Cannot get second node to join cluster anymore due to "stateful merge" attempt

SoaringMonchi · Sep 11, 2013

Hi all,

I have recently setup a Proxmox based HA cluster with two nodes, IPMI based fencing and no quorum disk.
While things worked nicely during my first tests, to my very annoyance, it blew up yesterday night when I did another test of shutting down the network interface on my secondary node.

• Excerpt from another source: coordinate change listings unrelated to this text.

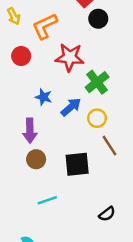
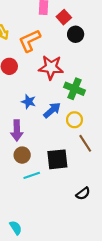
green cross: (97, 82) -> (74, 89), turned -30
cyan line: (47, 200) -> (32, 175), moved
black semicircle: (107, 214) -> (83, 194), moved

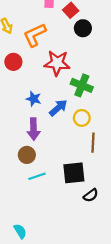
purple arrow: (17, 130) -> (34, 129), moved
brown line: (85, 143) -> (93, 143), turned 36
black square: (57, 159) -> (74, 173), moved

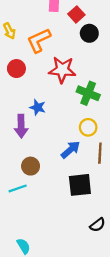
blue arrow: (58, 108) -> (71, 150), moved
purple arrow: (34, 129) -> (21, 126), moved
cyan line: (37, 176) -> (18, 188), moved
black semicircle: (91, 195) -> (98, 225), moved

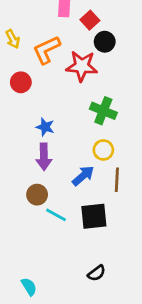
red star: (62, 70) -> (82, 66), moved
purple arrow: (21, 126) -> (44, 157), moved
cyan line: (18, 188) -> (56, 215), moved, turned 48
black semicircle: (98, 225) -> (97, 273), moved

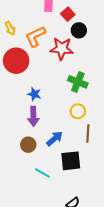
red circle: (21, 82) -> (16, 61), size x1.6
blue arrow: (83, 176) -> (55, 139), moved
cyan line: (56, 215) -> (42, 173), moved

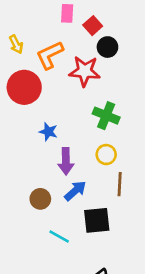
purple arrow: (33, 116) -> (66, 161), moved

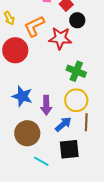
blue star: (48, 132) -> (22, 96), moved, size x1.5
yellow circle: (106, 155) -> (76, 100), size x1.5
blue arrow: (75, 191) -> (63, 124), moved
brown circle: (40, 199) -> (27, 133), size x1.6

The node was fenced as expected and came back online. Unfortunately, this resulted in an immediate fencing of the other node.
This went back and forth until I manually powered of node 2 and let node 1 a few minutes to settle down.

Now when I switch node 2 back on, it still won't join the cluster, but is instead fenced by node 1 whenever it tries to.
I have purposely set the post_join_delay to a high value, but it didn't help.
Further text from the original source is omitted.